Beschreib doch mal etwas mehr über dein Setup und deine Anforderungen, vielleicht kann ich dir noch das ein oder andere dazu sagen...


----------



## H-Vollmilch (9. Apr 2009)

Hey, 
Erstmal danke für die Antwort!

Was wird bezüglich der Projekte im .metadata Ordner gespeichert? Mir ist schon aufgefallen das wenn man den metadata Ordner eines Anderen Eclipse Wsp klaut, er Projekte erkennt die nichteinmal im aktuellen Wsp exisitieren...

Danke für den Tipp mit IProject.create, Könnte ich mal Probieren, allerdings müsste ich dann erst die Version von Eclipse zum springen kriegen die zwar mal die Projekte erkennt aber im Buildprozess versagt.

Hab gerade wenig Zeit aber Buckminister scheint ja auf den ersten Blick das gleiche zu erledigen.
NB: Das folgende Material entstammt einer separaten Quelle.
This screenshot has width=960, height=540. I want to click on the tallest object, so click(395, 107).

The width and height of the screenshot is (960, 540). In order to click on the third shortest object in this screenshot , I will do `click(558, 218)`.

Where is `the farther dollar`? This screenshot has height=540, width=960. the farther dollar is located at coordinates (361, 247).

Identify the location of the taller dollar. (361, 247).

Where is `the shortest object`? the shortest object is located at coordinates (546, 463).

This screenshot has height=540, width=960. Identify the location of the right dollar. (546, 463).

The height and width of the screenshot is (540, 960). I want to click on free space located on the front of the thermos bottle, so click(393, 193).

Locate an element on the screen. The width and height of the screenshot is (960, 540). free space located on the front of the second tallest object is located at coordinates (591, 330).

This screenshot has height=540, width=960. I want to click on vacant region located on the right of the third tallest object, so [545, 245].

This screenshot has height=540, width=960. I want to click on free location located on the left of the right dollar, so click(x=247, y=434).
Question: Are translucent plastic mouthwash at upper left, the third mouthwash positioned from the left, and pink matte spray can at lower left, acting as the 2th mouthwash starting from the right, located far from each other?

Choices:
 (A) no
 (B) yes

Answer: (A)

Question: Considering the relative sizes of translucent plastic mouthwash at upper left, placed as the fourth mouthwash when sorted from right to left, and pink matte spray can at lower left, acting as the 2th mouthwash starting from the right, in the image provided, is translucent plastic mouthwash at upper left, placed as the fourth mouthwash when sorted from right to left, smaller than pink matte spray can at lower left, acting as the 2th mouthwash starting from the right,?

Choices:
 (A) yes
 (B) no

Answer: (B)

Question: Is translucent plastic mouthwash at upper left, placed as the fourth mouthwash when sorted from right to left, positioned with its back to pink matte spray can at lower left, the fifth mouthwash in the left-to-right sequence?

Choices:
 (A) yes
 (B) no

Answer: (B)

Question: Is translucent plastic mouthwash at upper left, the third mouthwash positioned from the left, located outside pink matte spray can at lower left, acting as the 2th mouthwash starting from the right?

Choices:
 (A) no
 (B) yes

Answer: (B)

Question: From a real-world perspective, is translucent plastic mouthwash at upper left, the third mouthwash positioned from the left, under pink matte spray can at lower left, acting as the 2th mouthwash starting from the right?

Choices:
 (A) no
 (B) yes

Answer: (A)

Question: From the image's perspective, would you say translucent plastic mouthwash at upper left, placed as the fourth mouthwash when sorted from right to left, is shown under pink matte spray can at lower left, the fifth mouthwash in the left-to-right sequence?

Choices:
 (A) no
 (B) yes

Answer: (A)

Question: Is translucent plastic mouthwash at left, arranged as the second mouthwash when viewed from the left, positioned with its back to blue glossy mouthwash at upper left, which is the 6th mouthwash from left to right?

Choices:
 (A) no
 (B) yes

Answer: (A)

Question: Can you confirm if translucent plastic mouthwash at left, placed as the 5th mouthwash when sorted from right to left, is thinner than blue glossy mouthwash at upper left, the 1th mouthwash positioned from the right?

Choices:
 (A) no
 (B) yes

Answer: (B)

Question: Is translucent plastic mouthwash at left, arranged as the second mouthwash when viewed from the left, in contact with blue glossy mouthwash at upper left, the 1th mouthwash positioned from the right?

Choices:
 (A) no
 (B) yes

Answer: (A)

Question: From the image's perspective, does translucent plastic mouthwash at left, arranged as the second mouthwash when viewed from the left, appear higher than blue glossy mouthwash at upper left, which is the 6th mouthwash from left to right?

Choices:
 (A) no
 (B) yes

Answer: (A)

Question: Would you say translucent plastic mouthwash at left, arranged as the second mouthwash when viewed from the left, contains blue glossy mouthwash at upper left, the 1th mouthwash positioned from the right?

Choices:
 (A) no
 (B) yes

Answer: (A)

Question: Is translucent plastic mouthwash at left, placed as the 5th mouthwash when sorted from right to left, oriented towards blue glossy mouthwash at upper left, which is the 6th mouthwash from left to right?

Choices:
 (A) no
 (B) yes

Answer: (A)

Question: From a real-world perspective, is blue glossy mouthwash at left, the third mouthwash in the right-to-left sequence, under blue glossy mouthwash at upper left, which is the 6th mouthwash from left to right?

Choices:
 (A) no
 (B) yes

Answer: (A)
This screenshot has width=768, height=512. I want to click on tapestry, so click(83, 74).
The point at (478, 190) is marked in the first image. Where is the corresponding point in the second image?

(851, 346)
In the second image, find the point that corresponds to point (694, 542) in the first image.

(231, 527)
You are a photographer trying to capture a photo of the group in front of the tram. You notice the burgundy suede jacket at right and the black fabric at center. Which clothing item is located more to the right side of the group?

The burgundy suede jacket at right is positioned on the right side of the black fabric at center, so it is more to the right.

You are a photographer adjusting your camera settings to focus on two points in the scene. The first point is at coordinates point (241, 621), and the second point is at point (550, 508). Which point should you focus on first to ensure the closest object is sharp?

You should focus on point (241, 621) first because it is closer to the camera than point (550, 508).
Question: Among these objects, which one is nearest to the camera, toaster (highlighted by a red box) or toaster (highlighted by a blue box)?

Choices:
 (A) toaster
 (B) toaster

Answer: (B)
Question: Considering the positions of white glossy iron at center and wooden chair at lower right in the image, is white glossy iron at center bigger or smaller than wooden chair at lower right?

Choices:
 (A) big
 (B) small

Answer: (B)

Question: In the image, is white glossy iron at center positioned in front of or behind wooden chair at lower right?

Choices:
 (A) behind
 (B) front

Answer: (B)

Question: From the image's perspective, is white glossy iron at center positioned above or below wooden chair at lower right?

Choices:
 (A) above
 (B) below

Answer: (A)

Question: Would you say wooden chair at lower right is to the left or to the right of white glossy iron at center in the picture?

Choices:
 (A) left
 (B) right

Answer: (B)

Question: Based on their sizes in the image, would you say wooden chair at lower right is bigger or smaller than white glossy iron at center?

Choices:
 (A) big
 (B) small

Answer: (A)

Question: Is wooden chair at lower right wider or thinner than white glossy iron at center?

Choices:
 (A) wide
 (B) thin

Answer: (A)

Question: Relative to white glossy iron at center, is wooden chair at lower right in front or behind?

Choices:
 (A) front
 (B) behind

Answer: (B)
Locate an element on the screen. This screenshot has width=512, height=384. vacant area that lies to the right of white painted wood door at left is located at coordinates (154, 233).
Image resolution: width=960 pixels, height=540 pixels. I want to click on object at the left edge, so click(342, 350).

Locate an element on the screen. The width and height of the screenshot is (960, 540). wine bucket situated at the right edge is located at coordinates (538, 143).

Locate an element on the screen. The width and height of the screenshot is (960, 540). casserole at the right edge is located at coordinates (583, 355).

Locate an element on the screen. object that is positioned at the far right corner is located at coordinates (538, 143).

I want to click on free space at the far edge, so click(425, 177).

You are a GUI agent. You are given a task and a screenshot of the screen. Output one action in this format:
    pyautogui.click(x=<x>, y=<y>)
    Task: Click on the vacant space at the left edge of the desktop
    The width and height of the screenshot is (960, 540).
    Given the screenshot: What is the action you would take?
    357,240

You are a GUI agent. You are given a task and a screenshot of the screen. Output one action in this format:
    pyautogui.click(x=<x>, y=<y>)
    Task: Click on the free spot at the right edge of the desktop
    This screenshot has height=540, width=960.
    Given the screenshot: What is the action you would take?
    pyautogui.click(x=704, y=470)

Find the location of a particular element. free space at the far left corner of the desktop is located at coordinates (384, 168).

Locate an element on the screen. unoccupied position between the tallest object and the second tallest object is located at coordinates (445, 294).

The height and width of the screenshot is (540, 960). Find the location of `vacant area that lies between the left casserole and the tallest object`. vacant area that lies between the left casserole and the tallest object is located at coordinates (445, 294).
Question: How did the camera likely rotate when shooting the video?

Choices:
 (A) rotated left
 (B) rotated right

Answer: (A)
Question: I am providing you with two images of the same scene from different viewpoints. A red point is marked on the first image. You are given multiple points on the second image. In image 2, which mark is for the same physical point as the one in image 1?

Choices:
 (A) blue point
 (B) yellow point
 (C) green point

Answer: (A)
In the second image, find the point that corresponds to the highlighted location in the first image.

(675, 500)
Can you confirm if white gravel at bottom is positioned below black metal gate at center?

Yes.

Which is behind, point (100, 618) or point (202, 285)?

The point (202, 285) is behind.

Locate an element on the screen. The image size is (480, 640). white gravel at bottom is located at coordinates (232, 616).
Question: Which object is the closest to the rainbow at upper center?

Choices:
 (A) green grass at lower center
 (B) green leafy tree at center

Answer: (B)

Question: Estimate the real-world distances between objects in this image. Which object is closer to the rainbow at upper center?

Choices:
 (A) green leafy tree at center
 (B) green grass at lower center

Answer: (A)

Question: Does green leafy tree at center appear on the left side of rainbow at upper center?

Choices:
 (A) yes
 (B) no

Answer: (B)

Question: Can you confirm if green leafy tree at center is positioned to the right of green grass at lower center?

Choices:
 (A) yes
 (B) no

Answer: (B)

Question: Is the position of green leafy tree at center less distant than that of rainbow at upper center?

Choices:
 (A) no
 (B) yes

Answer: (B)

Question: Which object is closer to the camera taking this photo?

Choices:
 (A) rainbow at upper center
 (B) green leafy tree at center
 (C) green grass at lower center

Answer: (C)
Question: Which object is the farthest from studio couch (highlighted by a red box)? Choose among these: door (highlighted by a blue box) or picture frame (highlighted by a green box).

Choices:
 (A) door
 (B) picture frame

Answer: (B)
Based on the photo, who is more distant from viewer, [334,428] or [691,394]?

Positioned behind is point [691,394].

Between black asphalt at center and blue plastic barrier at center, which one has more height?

Wie ist das mit Scheduling und Benachrichtigung (via Mail (da kann man ja bestimmt ein Feature Proggen...)

Momentan sind die Anforderungen wie folgt.

Ein Build der vorraussichtlich jeden Tag automatisch anspringt, alle Projekte welche in der Projectset definiert sind aus SVN auscheckt (ohne.svn Verzeichnisse) und Compiliert. Die Projektstruktur ist dabei wie ein Eclispewsp (es ist im Prinzip einer da Ant4Eclispe das ganze erledigt und die eclipse jars nutzt). Danach werden anhand von .launch dateien mehrere Testcases gestartet mit einer Laufzeit vom insgesammt über 1h. Zum Schluss werden Coverage checks gemacht und Code Metriken überprüft. Das Funktioniert ja soweit. Nur die letzte Anforderung macht Probleme. Das Solutionserzeugen wird ja gerade von unserem Firmenplugin erledigt. Den Code rauszuziehen und in eine jar Packen wäre sehr sehr viel Aufwand (außer ich zieh vlt das ganze Plugin raus mit allen anderen Funktionen und versuch einen ANT Task draus zu machen). Wie gesagt bisher hab ichs etwas umgeschrieben das es mit eclipse automatisch startet, diverse Properties checkt, alle Projekte öffnet usw. Aber das ganze funktioniert eben nur wenn Eclipse die Projekte sieht und alle Buildpfade stimmen. 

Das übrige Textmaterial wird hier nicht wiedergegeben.